The nature of the researches to which the life of Le Verrier was subsequently devoted are not such as admit of description in a general sketch like this, where the language, and still less the symbols, of mathematics could not be suitably introduced. It may, however, be said in general that he was particularly engaged with the study of the effects produced on the movements of the planets by their mutual attractions. The importance of this work to astronomy consists, to a considerable extent, in the fact that by such calculations we are enabled to prepare tables by which the places of the different heavenly bodies can be predicted for our almanacs. To this task Le Verrier devoted himself, and the amount of work he has accomplished would perhaps have been deemed impossible had it not been actually done.
The superb success which had attended Le Verrier's efforts to explain the cause of the perturbations of Uranus, naturally led this wonderful computer to look for a similar explanation of certain other irregularities in planetary movements. To a large extent he succeeded in showing how the movements of each of the great planets could be satisfactorily accounted for by the influence of the attractions of the other bodies of the same class. One circumstance in connection with these investigations is sufficiently noteworthy to require a few words here. Just as at the opening of his career, Le Verrier had discovered that Uranus, the outermost planet of the then known system, exhibited the influence of an unknown external body, so now it appeared to him that Mercury, the innermost body of our system, was also subjected to some disturbances, which could not be satisfactorily accounted for as consequences of any known agents of attraction. The ellipse in which Mercury revolved was animated by a slow movement, which caused it to revolve in its plane. It appeared to Le Verrier that this displacement was incapable of explanation by the action of any of the known bodies of our system. He was, therefore, induced to try whether he could not determine from the disturbances of Mercury the existence of some other planet, at present unknown, which revolved inside the orbit of the known planet. Theory seemed to indicate that the observed alteration in the track of the planet could be thus accounted for. He naturally desired to obtain telescopic confirmation which might verify the existence of such a body in the same way as Dr. Galle verified the existence of Neptune. If there were, indeed, an intramercurial planet, then it must occasionally cross between the earth and the sun, and might now and then be expected to be witnessed in the actual act of transit. So confident did Le Verrier feel in the existence of such a body that an observation of a dark object in transit, by Lescarbault on 26th March, 1859, was believed by the mathematician to be the object which his theory indicated. Le Verrier also thought it likely that another transit of the same object would be seen in March, 1877. Nothing of the kind was, however, witnessed, notwithstanding that an assiduous watch was kept, and the explanation of the change in Mercury's orbit must, therefore, be regarded as still to be sought for.

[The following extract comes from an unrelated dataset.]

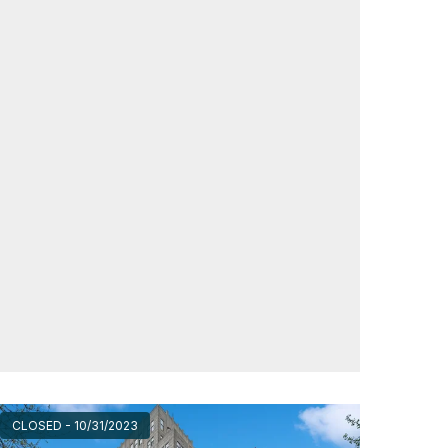
CLOSED - 10/31/2023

Le Verrier naturally received every honour that could be bestowed upon a man of science. The latter part of his life was passed during the most troubled period of modern French history. He was a supporter of the Imperial Dynasty, and during the Commune he experienced much anxiety; indeed, at one time grave fears were entertained for his personal safety.
Early in 1877 his health, which had been gradually failing for some years, began to give way. He appeared to rally somewhat in the summer, but in September he sank rapidly, and died on Sunday, the 23rd of that month.
His remains were borne to the cemetery on Mont Parnasse in a public funeral. Among his pallbearers were leading men of science, from other countries as well as France, and the memorial discourses pronounced at the grave expressed their admiration of his talents and of the greatness of the services he had rendered to science.